*TRY IT:* From the first line to the last, set down the material exactly and drop every picture.

▬▬▬▬▬▬▬▬▬▬

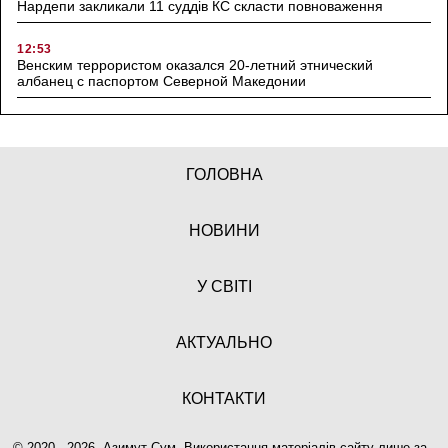
Нардепи закликали 11 суддів КС скласти повноваження
12:53
Венским террористом оказался 20-летний этнический
албанец с паспортом Северной Македонии
ГОЛОВНА
НОВИНИ
У СВІТІ
АКТУАЛЬНО
КОНТАКТИ
© 2020 - 2026, Азимут Сум. Використання матеріалів сайту лише за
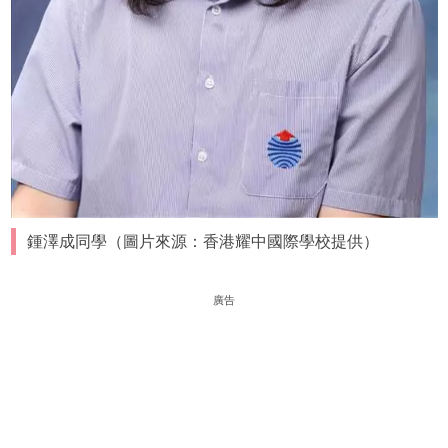
鍾澤成同學（圖片來源：香港耀中國際學校提供）
廣告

▬▬▬▬▬▬▬▬▬▬

*EXERCISE OUTPUT:*
Нардепи закликали 11 суддів КС скласти повноваження
12:53
Венским террористом оказался 20-летний этнический
албанец с паспортом Северной Македонии
ГОЛОВНА
НОВИНИ
У СВІТІ
АКТУАЛЬНО
КОНТАКТИ
© 2020 - 2026, Азимут Сум. Використання матеріалів сайту лише за
鍾澤成同學（圖片來源：香港耀中國際學校提供）
廣告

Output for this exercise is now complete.